Yes, You Can Find a Good Job Without a College Degree

Funny thing about a record-low unemployment rate of just 3.7%: It makes finding the right new hires so tough that four years of college aren’t quite the credentials they used to be.

Of course, skills and experience still count —a lot. But Adzuna, a job ad search engine, recently searched its database of 3.7 million openings and came up with a list of the top 10 kinds of work across the U.S. that don’t require a college degree. Eight of them pay better, on average, than the current median salary of $52,736.

The top spot in Adzuna’s ranking goes to web developers, who earn average salaries of almost $108,000. With more than 44,673 web developer jobs open on Adzuna’s site alone, and the Bureau of Labor Statistics projecting strong growth in demand over the next 10 years, getting the necessary training and certifications —easily acquired online (from Coursera, for instance) or by way of a tech boot camp— looks like a better bet than chasing a traditional sheepskin.

About 40% of developers are entirely self-taught anyway, according to a report from HackerRank last year.

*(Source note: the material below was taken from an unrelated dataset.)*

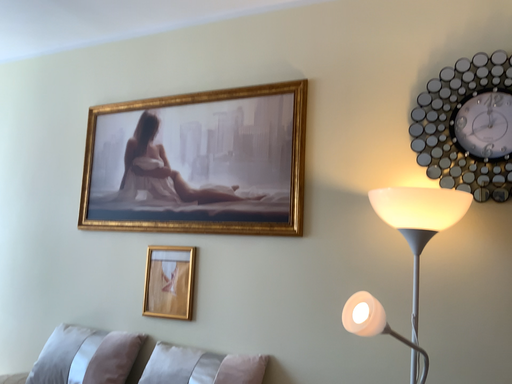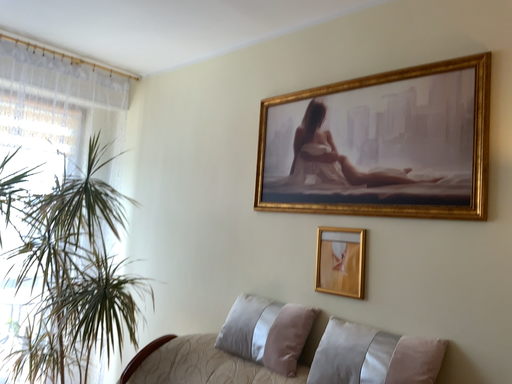 Question: How did the camera likely rotate when shooting the video?

Choices:
 (A) rotated left
 (B) rotated right

Answer: (A)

Not only that, but a 2018 DigitalOcean survey found that boot camp grads felt “much better prepared for the real world” than four-year college grads (61% vs. 36%).

Here are the other 9 jobs on Adzuna’s Top 10 list, with average annual pay:

  • Construction manager – $104,389
  • Farmer – $85,508
  • Real estate agent – $80,355
  • Power plant operator – $61,109
  • Waste management manager – $60,941
  • Sommelier – $59,400
  • Head chef – $55,650
  • Police officer – $52,138
  • Plumber – $51,934

If none of those appeals to you, cheer up. Researchers at career site Glassdoor started noticing a while ago that more and more big, household-name companies —including Google, Apple, Hilton, Whole Foods, and Bank of America— were hiring people without college degrees for an enormous variety of openings once reserved for four-year grads only, like branding and marketing, sales, recruiting, and consulting.

“Companies are now valuing experience and skills over a four-year degree,” notes Sarah Stoddard, who analyzes Glassdoor’s data and tracks trends over time. “Job seekers these days have more choices, so employers are lowering the barriers to entry in order to attract more talent. They would rather put the right person in the job than tick the ‘four-year college’ box.”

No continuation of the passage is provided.